Work order - Below are the records; tally the lines in them that include the word "теоретичний" and reply with the number alone.

BEGIN Records for the task

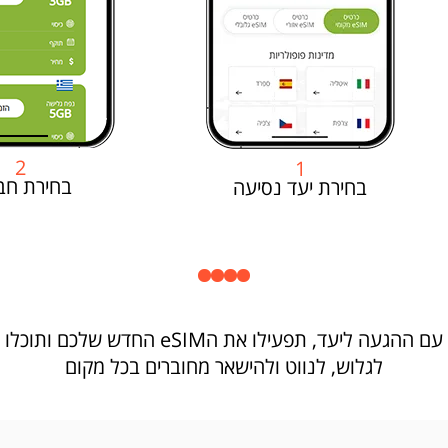
2
1
בחירת חב
בחירת יעד נסיעה
עם ההגעה ליעד, תפעילו את הeSIM החדש שלכם ותוכלו
לגלוש, לנווט ולהישאר מחוברים בכל מקום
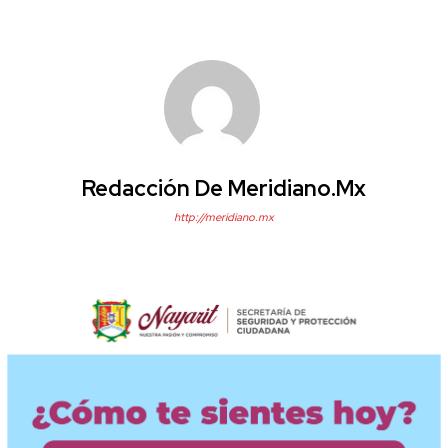
Redacción De Meridiano.mx
http://meridiano.mx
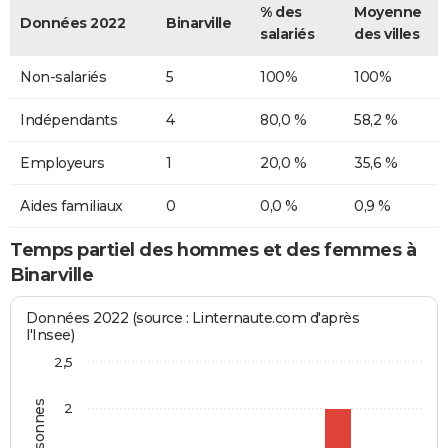
% des
Moyenne
Données 2022
Binarville
salariés
des villes
Non-salariés
5
100%
100%
Indépendants
4
80,0 %
58,2 %
Employeurs
1
20,0 %
35,6 %
Aides familiaux
0
0,0 %
0,9 %
Temps partiel des hommes et des femmes à
Binarville
Données 2022 (source : Linternaute.com d'après
l'Insee)
2,5
2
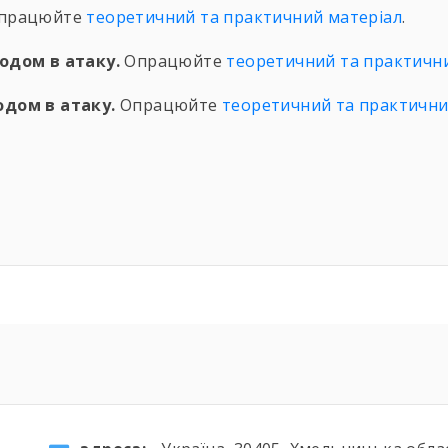
Опрацюйте
теоретичний та практичний матеріал
.
одом в атаку.
Опрацюйте
теоретичний та практичн
одом в атаку.
Опрацюйте
теоретичний та практични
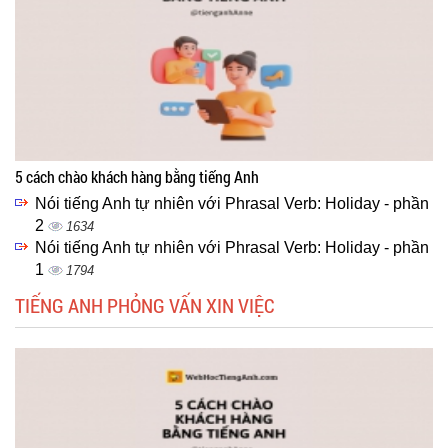
5 cách chào khách hàng bằng tiếng Anh
Nói tiếng Anh tự nhiên với Phrasal Verb: Holiday - phần
2
1634
Nói tiếng Anh tự nhiên với Phrasal Verb: Holiday - phần
1
1794
TIẾNG ANH PHỎNG VẤN XIN VIỆC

END Records for the task

Answer to this problem - 3